Windkraft-Gebiet in Nähe zur Ruhestätte

Windvorranggebiet im Reinhardswald: Friedwald ist nicht eingezeichnet

Windkraft in Nachbarschaft zum Friedwald: Gleich hinter dem Waldweg beginnt die neue Windvorrangfläche KS 04c, zeigt Christine Rapp, die mit ihrem Ehemann Hermann-Josef (rechts) unter dem Familienbaum steht. Wie die Rapps sind auch Bernd Kröhnert (links) und Willi Bostmeyer über den neuen Entwurf des Teilregionalplans Energie empört. Foto:  Henke

Reinhardswald. Auf den Karten des Regierungspräsidiums ist das Areal der letzten Ruhestätten gar nicht zu nicht zu finden.

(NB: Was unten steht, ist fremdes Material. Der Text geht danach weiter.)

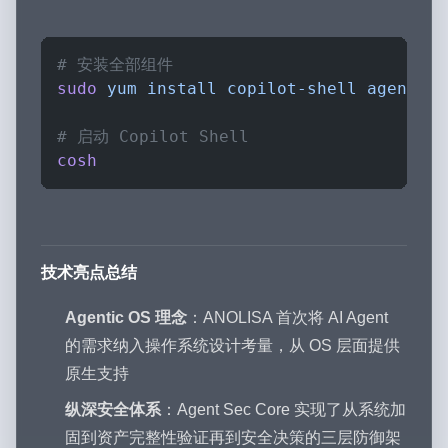
# 安装全部组件
sudo
 yum
 install
 copilot-shell
 agent-se
# 启动 Copilot Shell
cosh
技术亮点总结
Agentic OS 理念
：ANOLISA 首次将 AI Agent
的需求纳入操作系统设计考量，从 OS 层面提供
原生支持
纵深安全体系
：Agent Sec Core 实现了从系统加
固到资产完整性验证再到安全决策的三层防御架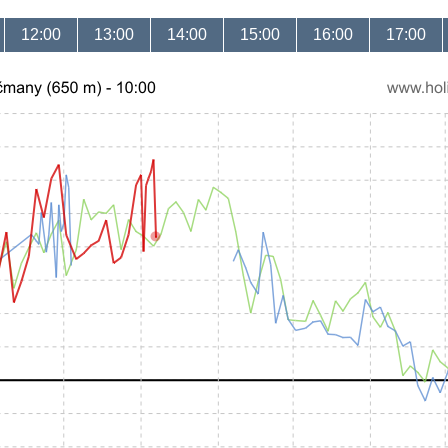
12:00
13:00
14:00
15:00
16:00
17:00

Möglicherweise war den Planern die heikle Nachbarschaft gar nicht bewusst. Nach der ersten Offenlegung des Teilregionalplans Energie gingen rund 15.000 Einwendungen beim Regierungspräsidium Kassel ein. Seinerzeit war die Fläche KS 04c noch nicht im Entwurf enthalten. Doch weil das neue für Windkraft vorgesehene Areal in unmittelbarer Nachbarschaft zum Friedwald auftaucht, gibt auch diese Windvorrangfläche Anlass für Einwendungen und Kritik. Schließlich liegen auf dem 116 Hektar großen Friedwaldgelände die Urnen mit der Asche von 5000 Verstorbenen. Für weitere 1000 Urnen gibt es Reservierungen.

„Es gefällt uns nicht, dass hier Windkraftanlagen aufgestellt werden könnten“, sagt Michael Bachmann, Mitglied der Geschäftsführung bei der Friedwald GmbH. Menschen, die hier bestattet werden wollten, hätten den Ort ja gerade wegen des natürlichen Umfeldes und der Waldesruhe gewählt. „Windkraftanlagen berühren dieses Interesse unmittelbar“, sagt Bachmann, es sei klar, „dass wir hier tätig werden müssen“. Die Friedwald GmbH werde sich die „wirkungsvollste Möglichkeit dagegen überlegen“. Man habe ja noch bis zum 29. Mai Gelegenheit, eine Stellungnahme abzugeben.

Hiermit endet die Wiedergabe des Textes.